Collected data:
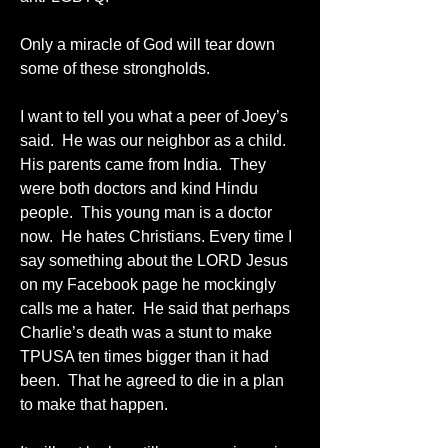
Only a miracle of God will tear down 
some of these strongholds.
I want to tell you what a peer of Joey’s 
said.  He was our neighbor as a child.  
His parents came from India.  They 
were both doctors and kind Hindu 
people.  This young man is a doctor 
now.  He hates Christians. Every time I 
say something about the LORD Jesus 
on my Facebook page he mockingly 
calls me a hater.  He said that perhaps 
Charlie’s death was a stunt to make 
TPUSA ten times bigger than it had 
been.  That he agreed to die in a plan 
to make that happen.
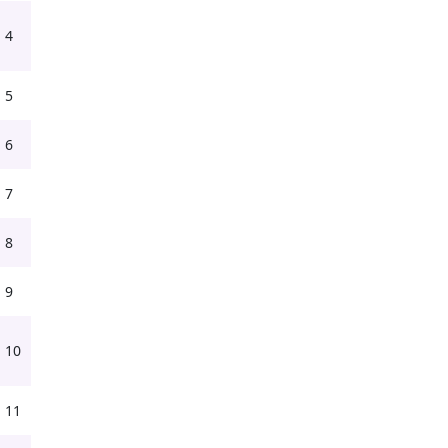
4
5
6
7
8
9
10
11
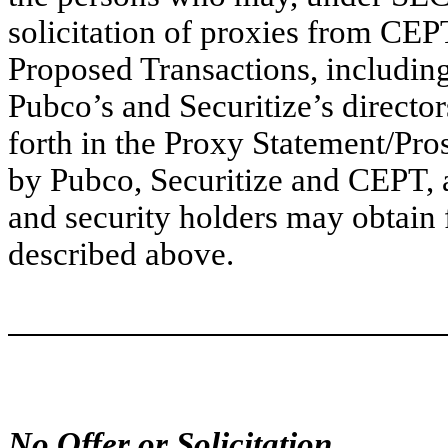
solicitation of proxies from CEP
Proposed Transactions, including
Pubco’s and Securitize’s director
forth in the Proxy Statement/Pros
by Pubco, Securitize and CEPT, a
and security holders may obtain 
described above.
No Offer or Solicitation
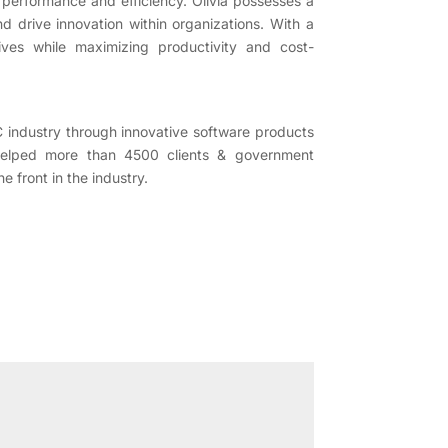
 performance and efficiency. Olivia possesses a
 drive innovation within organizations. With a
tives while maximizing productivity and cost-
C industry through innovative software products
helped more than 4500 clients & government
 front in the industry.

- _Problem_
In the entries, find every line holding "industry" and copy it.

- _Answer for this exercise_
C industry through innovative software products
 front in the industry.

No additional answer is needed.